3 raisons d’aller voir Silent Voice, l’animé japonais sur le harcèlement scolaire

Kalindi adore l'animation japonaise. Elle est tombée amoureuse de Silent Voice, un film délicat sur le harcèlement, le handicap et le repentir, dont madmoiZelle est la très fière partenaire.

3 raisons d’aller voir Silent Voice, l’animé japonais sur le harcèlement scolaire

En partenariat avec Art House (notre manifeste)

Tu as été bercée par les œuvres d’Hayao Miyazaki, de Mitsuo Iwata et d’Isao Takahata ? Alors tu sais sans doute que les films d’animation japonais n’épargnent ni leurs personnages ni leurs spectateurs.

Se servir des rêves, des fantasmes, et des chimères, le tout en dessins pour faire passer des messages universels… ce genre cinématographique en a fait son cheval de bataille.

Rappelle-toi du Tombeau des lucioles, le film le plus triste de l’UNIVERS, qui commençait par cette phrase :

« La nuit du 21 septembre 1945, je suis mort. »

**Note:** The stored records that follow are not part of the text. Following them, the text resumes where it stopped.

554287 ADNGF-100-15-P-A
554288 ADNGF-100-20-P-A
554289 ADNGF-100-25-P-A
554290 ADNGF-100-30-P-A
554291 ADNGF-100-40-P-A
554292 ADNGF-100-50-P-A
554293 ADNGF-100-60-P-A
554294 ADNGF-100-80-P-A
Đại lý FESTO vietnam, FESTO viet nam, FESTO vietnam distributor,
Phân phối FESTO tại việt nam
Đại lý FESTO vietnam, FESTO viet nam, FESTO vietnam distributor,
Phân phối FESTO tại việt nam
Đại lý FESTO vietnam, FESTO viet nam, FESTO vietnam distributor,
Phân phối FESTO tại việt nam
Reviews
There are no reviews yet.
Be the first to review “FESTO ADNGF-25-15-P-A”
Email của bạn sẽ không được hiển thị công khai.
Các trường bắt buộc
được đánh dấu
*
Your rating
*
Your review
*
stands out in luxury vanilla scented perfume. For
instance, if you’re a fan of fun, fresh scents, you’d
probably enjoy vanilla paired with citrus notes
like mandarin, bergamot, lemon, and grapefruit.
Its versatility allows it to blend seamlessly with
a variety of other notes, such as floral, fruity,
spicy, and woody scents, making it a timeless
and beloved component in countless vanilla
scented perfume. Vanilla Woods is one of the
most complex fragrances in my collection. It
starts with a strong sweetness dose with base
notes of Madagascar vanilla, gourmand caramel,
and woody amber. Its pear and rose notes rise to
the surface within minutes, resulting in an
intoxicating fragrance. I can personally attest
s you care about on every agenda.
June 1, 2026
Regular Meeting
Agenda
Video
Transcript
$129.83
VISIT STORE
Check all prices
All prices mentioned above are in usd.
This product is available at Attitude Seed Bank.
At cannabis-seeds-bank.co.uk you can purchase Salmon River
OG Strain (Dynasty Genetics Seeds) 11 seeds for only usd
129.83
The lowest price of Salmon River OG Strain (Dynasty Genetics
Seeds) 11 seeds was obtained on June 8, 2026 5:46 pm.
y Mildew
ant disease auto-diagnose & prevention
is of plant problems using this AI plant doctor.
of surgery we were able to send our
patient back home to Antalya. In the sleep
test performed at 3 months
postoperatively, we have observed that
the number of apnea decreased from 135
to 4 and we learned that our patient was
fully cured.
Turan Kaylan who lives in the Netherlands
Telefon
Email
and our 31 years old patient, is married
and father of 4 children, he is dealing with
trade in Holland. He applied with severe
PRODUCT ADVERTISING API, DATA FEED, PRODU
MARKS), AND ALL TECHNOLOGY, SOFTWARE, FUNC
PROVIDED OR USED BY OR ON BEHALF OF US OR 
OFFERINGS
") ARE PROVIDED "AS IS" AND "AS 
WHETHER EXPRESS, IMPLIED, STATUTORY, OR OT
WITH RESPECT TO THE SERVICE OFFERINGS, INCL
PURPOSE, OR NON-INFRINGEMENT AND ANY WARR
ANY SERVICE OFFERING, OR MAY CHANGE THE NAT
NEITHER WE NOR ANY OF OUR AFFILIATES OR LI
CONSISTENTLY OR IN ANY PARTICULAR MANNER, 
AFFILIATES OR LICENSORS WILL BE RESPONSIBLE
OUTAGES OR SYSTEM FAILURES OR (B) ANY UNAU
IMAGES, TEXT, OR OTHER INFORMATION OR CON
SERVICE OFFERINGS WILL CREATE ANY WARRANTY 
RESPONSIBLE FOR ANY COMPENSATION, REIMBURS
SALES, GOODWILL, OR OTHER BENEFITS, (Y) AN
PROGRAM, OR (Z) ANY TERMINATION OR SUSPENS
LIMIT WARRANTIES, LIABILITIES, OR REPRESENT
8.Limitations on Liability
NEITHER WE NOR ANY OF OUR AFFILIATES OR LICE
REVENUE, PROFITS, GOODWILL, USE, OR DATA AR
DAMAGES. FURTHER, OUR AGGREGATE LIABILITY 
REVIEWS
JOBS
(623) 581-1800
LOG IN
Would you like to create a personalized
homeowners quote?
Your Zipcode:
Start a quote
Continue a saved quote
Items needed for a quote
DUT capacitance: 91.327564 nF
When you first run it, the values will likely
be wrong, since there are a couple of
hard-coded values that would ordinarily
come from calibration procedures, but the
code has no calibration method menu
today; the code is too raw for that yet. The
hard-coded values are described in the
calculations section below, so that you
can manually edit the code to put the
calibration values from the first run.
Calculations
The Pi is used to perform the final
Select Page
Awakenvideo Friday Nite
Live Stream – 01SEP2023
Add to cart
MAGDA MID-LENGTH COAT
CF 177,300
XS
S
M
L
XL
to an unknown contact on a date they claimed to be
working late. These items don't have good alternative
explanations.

L’histoire de deux orphelins, alliés devant l’éternel, qui après le décès de leurs parents et un passage éclair chez une tante désagréable s’installent dans un bunker désaffecté, où seule brille la lumière des lucioles, unique symbole de vie.

Heureux d’être ensemble, ils commencent malheureusement à manquer de nourriture…

Et ça n’est que le tout début des catastrophes.

Bref, l’animation japonaise s’empare de sujets douloureux, et les transforme en objets poétiques censés faire réfléchir, souvent destinés aux petits comme aux grands.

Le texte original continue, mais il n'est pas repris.